For shrinking solitons (λ > 0) the authors use known quadratic growth estimates for the potential to guarantee compactness of all level sets. If no singular foil exists, every critical level set would be a hypersurface, implying the manifold is diffeomorphic to P × ℝ or P × S¹. The latter is ruled out because the quantity f′ − tr L would be periodic while its derivative is strictly positive (λ + tr L² ≥ λ), an impossibility. Consequently, a shrinking soliton either has a singular foil or splits globally as ℝ × P. In the compact shrinking case, the existence of both a global minimum and maximum forces exactly two singular foils.
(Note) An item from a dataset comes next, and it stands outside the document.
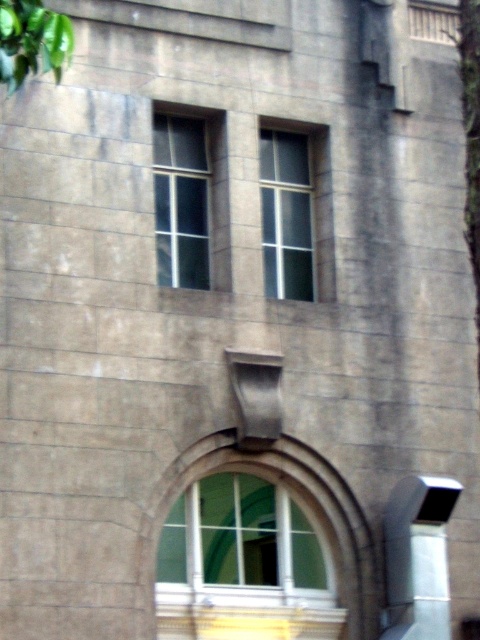 You are standing at the camera position looking at the building. Is the point at coordinates (173, 573) on the building wall within your field of view?

The point at coordinates (173, 573) is 145.38 feet away from the camera. Since the camera is positioned to view the building wall, the point is likely within the field of view as it is part of the described wall features.

You are standing in front of the building and want to take a photo. You notice two points on the wall marked as point 1 and point 2. If point 1 is at coordinate (323, 282) and point 2 is at (40, 38), which point is closer to your camera lens?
The paper then studies a specific ansatz: a line or circle bundle over a Kähler‑Einstein base (N^{n‑1}(k), Rc_N = k Id) with metric
g = dt² + H(t)² η⊗η + F(t)² π* g_N,
where η is the connection 1‑form satisfying dη = q π* ω_N (q = 0 or 1). For steady solitons with q = 1 and potential depending only on t, they prove: (1) H(0)=0 and H is strictly increasing; (2) F is either monotone increasing or attains a global minimum, and in any case F(t) → ∞ as t → ∞. These properties mirror known behavior of Kähler steady solitons constructed via cohomogeneity‑one methods, and the ansatz includes the Hopf fibration case (N = ℂP^{n‑1}, q = 1).

Overall, the work demonstrates that the isoparametric condition on the potential function imposes strong topological restrictions on gradient Ricci solitons. In the steady case a singular foil is unavoidable; in the shrinking case its presence or a global product structure exhausts the possibilities. The detailed analysis of the ansatz provides concrete asymptotic information for a broad class of examples, linking the abstract theory to explicit constructions in both Kähler and non‑Kähler settings.